I was just at the annual party of a Pasadena friend who calls his January function "Back to Reality," meaning that his soiree is the official dividing line between "the holidays" and "the real world." This always occurs on the first Sunday after New Year's Day, which means that it happened today, though the New Year's Day floats were still on display in Pasadena, which didn't help people in getting to his house. Many assumed that "Back to Reality" would take place the following week, but this friend is an engineer: January 2nd it was. My point being, there might be a little wiggle room on either side, but for most Americans with office jobs, the absolute maximum time off in the winter is probably two weeks, and for many it's closer to two days. For some, it's one day, Christmas itself.

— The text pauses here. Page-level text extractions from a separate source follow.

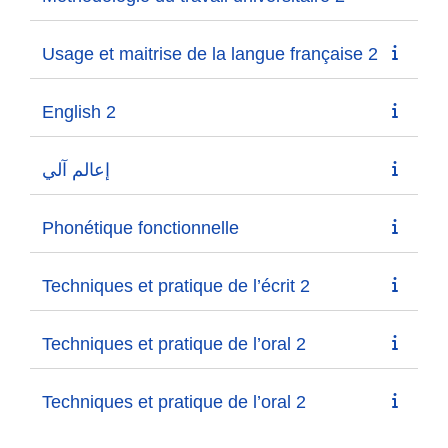
Usage et maitrise de la langue française 2
English 2
إعالم آلي
Phonétique fonctionnelle
Techniques et pratique de l’écrit 2
Techniques et pratique de l’oral 2
Techniques et pratique de l’oral 2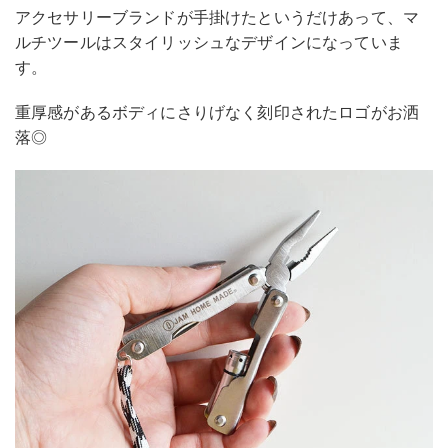
アクセサリーブランドが手掛けたというだけあって、マ
ルチツールはスタイリッシュなデザインになっていま
す。
重厚感があるボディにさりげなく刻印されたロゴがお洒
落◎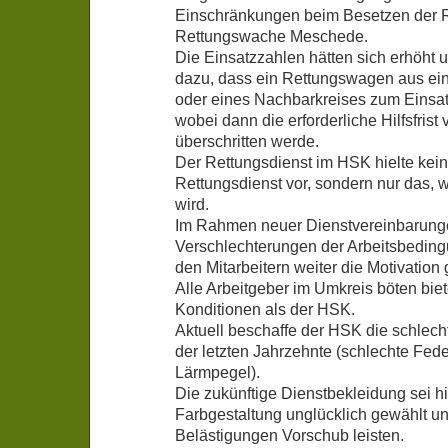
Einschränkungen beim Besetzen der 
Rettungswache Meschede.
Die Einsatzzahlen hätten sich erhöht 
dazu, dass ein Rettungswagen aus ein
oder eines Nachbarkreises zum Eins
wobei dann die erforderliche Hilfsfrist
überschritten werde.
Der Rettungsdienst im HSK hielte kei
Rettungsdienst vor, sondern nur das, 
wird.
Im Rahmen neuer Dienstvereinbarunge
Verschlechterungen der Arbeitsbeding
den Mitarbeitern weiter die Motivati
Alle Arbeitgeber im Umkreis böten bie
Konditionen als der HSK.
Aktuell beschaffe der HSK die schlec
der letzten Jahrzehnte (schlechte Fed
Lärmpegel).
Die zukünftige Dienstbekleidung sei hi
Farbgestaltung unglücklich gewählt un
Belästigungen Vorschub leisten.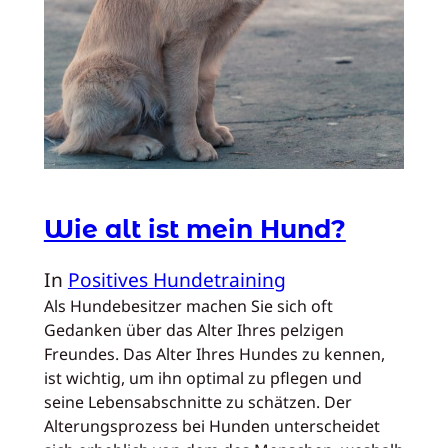
Wie alt ist mein Hund?
In
Positives Hundetraining
Als Hundebesitzer machen Sie sich oft
Gedanken über das Alter Ihres pelzigen
Freundes. Das Alter Ihres Hundes zu kennen,
ist wichtig, um ihn optimal zu pflegen und
seine Lebensabschnitte zu schätzen. Der
Alterungsprozess bei Hunden unterscheidet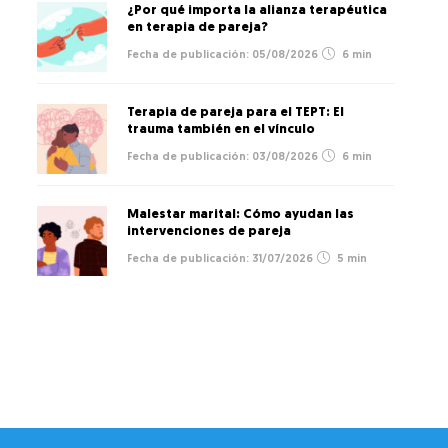
¿Por qué importa la alianza terapéutica
en terapia de pareja?
05/08/2026
6 min
Terapia de pareja para el TEPT: El
trauma también en el vínculo
03/08/2026
6 min
Malestar marital: Cómo ayudan las
intervenciones de pareja
31/07/2026
5 min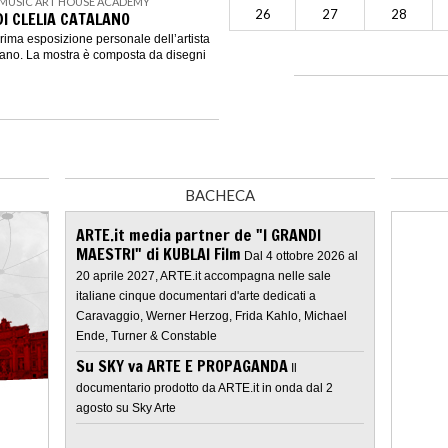
 MUSIC ART HOUSE ACADEMY
26
27
28
I CLELIA CATALANO
prima esposizione personale dell’artista
alano. La mostra è composta da disegni
BACHECA
ARTE.it media partner de "I GRANDI
MAESTRI" di KUBLAI Film
Dal 4 ottobre 2026 al
20 aprile 2027, ARTE.it accompagna nelle sale
italiane cinque documentari d'arte dedicati a
Caravaggio, Werner Herzog, Frida Kahlo, Michael
Ende, Turner & Constable
Su SKY va ARTE E PROPAGANDA
Il
documentario prodotto da ARTE.it in onda dal 2
agosto su Sky Arte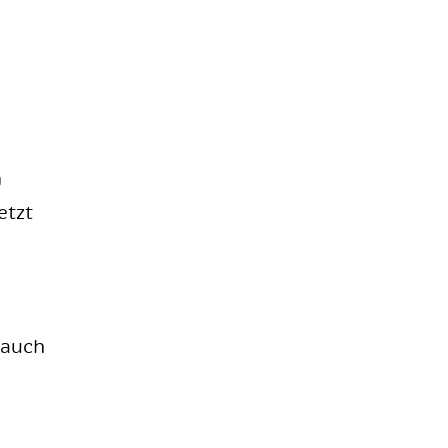
n
etzt
 auch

My husband tells me that the 6th is a good, traditional last moment for taking down the Christmas decorations in the Catholic world, though I was always told the day after New Year's. I'll accept the later time as the real deadline, because that's my way. Again: there's a matter of interpretation, but there are eventually Real Limits. (Except for me: I got sucked into a 70-hour/week job one January and didn't box up my Christmas ornaments that year until late June. I've sewn a scarlet "Noel" onto my clothing, though, so people will know my shame.)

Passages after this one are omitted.